DOW Friday closing price - 15258

The DOW was under sell pressure this past week as the government shutdown deadline approaches. The index closed on the lows of the week suggesting further downside will be seen this coming week if no extension to the deadline is agreed upon.

The red weekly close in the DOW on Friday has caused a bearish Head & Shoulders formation to be built on the weekly closing chart with the left shoulder 15354, the Head at 15658, and the right shoulder at 15451. The neckline is the line drawn between June close at 14799 and the August close at 14810. A break of the neckline would offer a 13964 weekly close objective.

On a weekly closing basis, decent resistance is found at 15451 and decent to perhaps strong resistance is found at 15658. Above that level there is no resistance until the psychological resistance is reached at 16000. On a daily closing basis, resistance is minor to perhaps decent at 15409 and strong between 15658 and 15676. On a weekly closing basis, support is very minor at 15115 and decent to perhaps strong at 14799/14810. On a daily closing basis, minor support is found at 15115, minor to decent support at 14960, decent support at 14776 and decent to strong support at 14659.

The action in the DOW for this coming week will likely be decided no later than midnight Monday evening, meaning that if the parties fail to reach an agreement on the extension, it is likely to cause the index to break down and perhaps reach the objective of the H&S formation within a week or two. By the same token, even if the parties agree on an extension, it is not likely to be enough of a positive to generate much of a rally since the big decision on raising the debt ceiling is to come on October 15th. An extension will likely cause the index to stay for the next 2 weeks within the parameters of the H&S formation (14810 to 15451 based on a weekly close).

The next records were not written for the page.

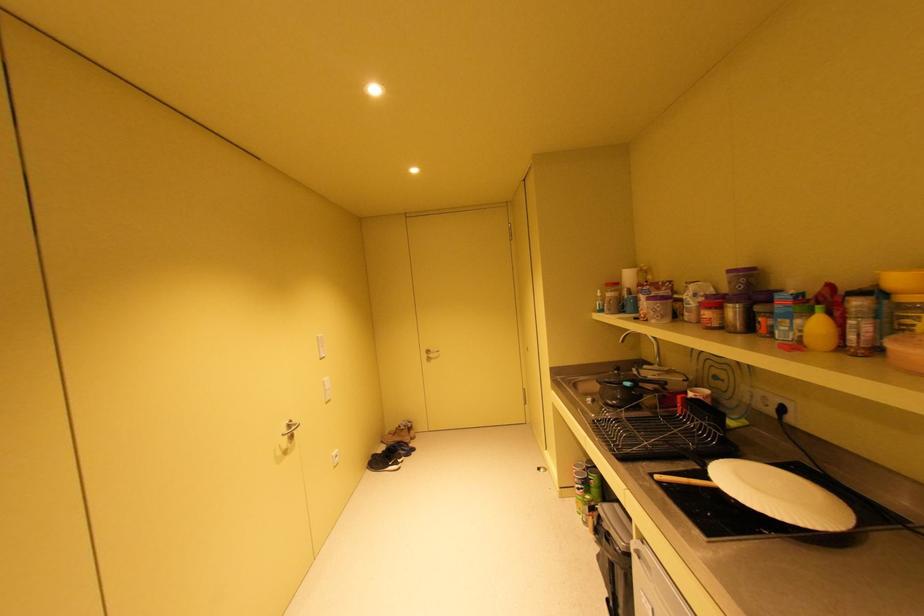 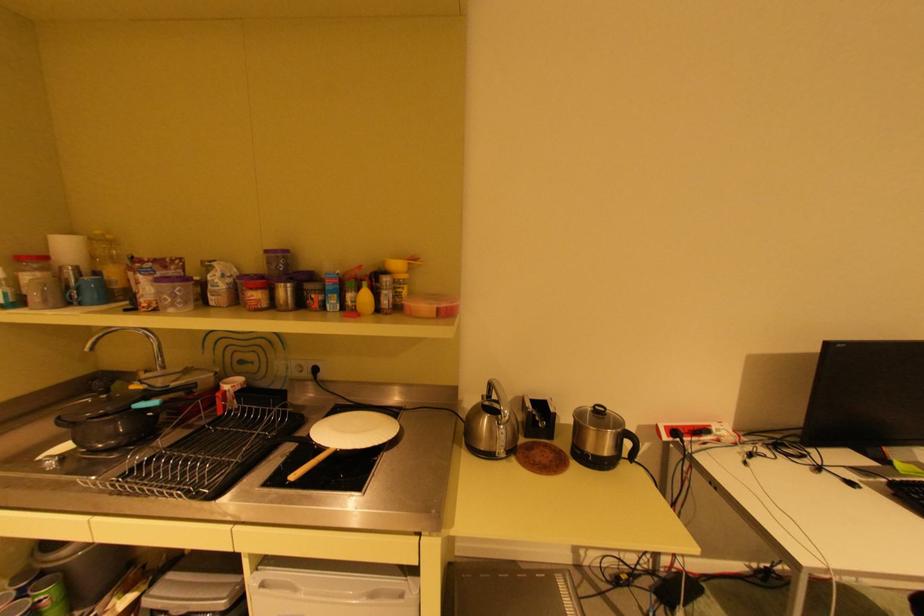 The point at (715, 477) is marked in the first image. Where is the corresponding point in the second image?

(330, 448) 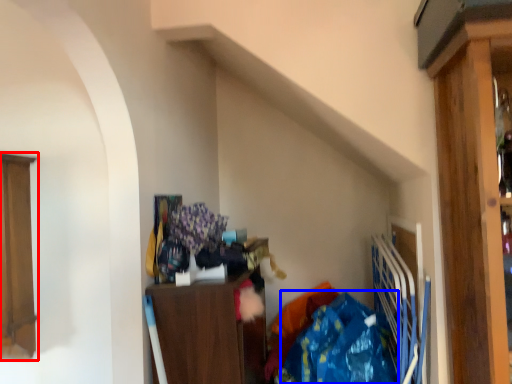 Question: Which object appears closest to the camera in this image, cabinetry (highlighted by a red box) or clothing (highlighted by a blue box)?

Choices:
 (A) cabinetry
 (B) clothing

Answer: (B) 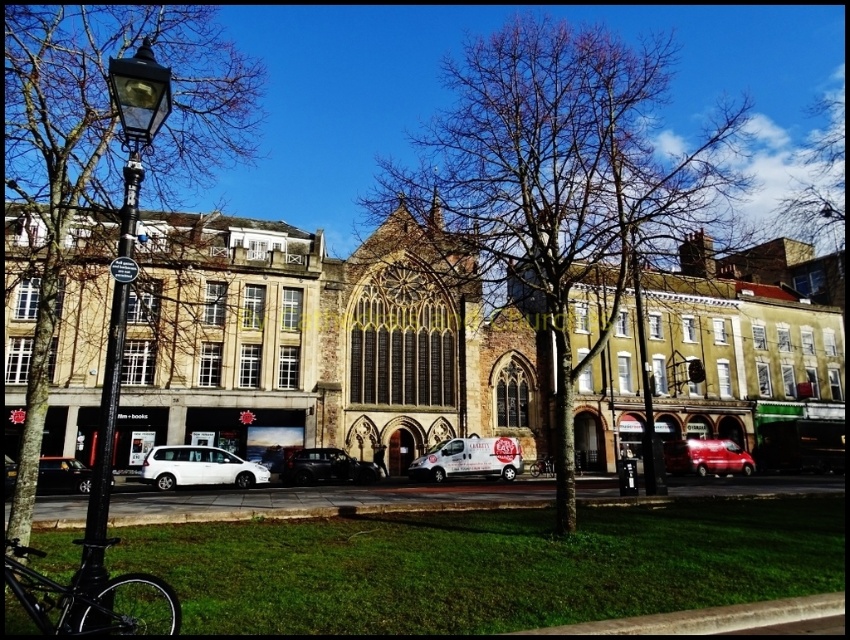 You are a photographer planning to capture the historic church in the center. You notice the bare branches at center and the matte white van at lower left in the frame. Which object occupies more horizontal space in the image?

The bare branches at center occupies more horizontal space than the matte white van at lower left because its width is larger. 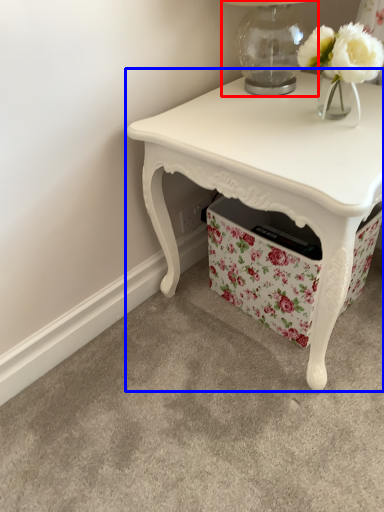 Question: Among these objects, which one is nearest to the camera, table lamp (highlighted by a red box) or table (highlighted by a blue box)?

Choices:
 (A) table lamp
 (B) table

Answer: (B) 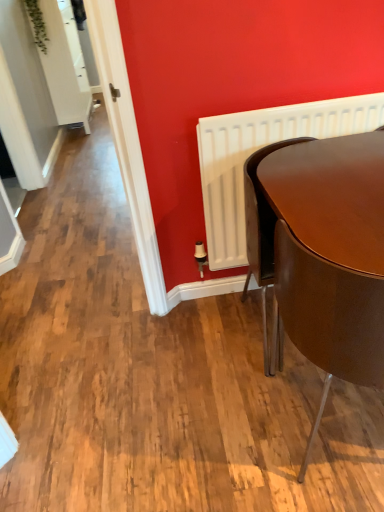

The DOW is likely to be totally dominated by this issue for the next 2.5 weeks with the charts only playing a part in determining the trading range to be seen based on what develops and not being an integral part of the decision making process. Economic reports and technical issues are not likely to have much of an impact during this period of time.

Nothing is expected to be decided over the weekend as the Democrats and Republicans have generally not been able to come to an agreement in the past on anything until the midnight hour. As such, it is expected that further weakness will be seen Monday morning with the DOW likely to get down at least to the 15180 level if not all the way down to the 15000 level. By the same token, Monday's action is not likely to be indicative of what will happen on Tuesday unless some decision is arrived at during the day (highly unlikely). A rally in the DOW above Thursday's high at 15387 would likely mean some agreement has been found on the extension.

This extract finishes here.